== Segment start ==

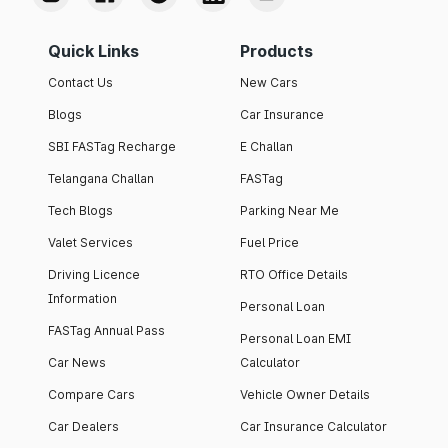
Quick Links
Products
Contact Us
New Cars
Blogs
Car Insurance
SBI FASTag Recharge
E Challan
Telangana Challan
FASTag
Tech Blogs
Parking Near Me
Valet Services
Fuel Price
Driving Licence
RTO Office Details
Information
Personal Loan
FASTag Annual Pass
Personal Loan EMI
Car News
Calculator
Compare Cars
Vehicle Owner Details
Car Dealers
Car Insurance Calculator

== Segment end ==

▸ BRIEF
Each line above is to be repeated exactly as written; no picture is carried over.

▸ SOLUTION TO THIS EXERCISE
Quick Links
Products
Contact Us
New Cars
Blogs
Car Insurance
SBI FASTag Recharge
E Challan
Telangana Challan
FASTag
Tech Blogs
Parking Near Me
Valet Services
Fuel Price
Driving Licence
RTO Office Details
Information
Personal Loan
FASTag Annual Pass
Personal Loan EMI
Car News
Calculator
Compare Cars
Vehicle Owner Details
Car Dealers
Car Insurance Calculator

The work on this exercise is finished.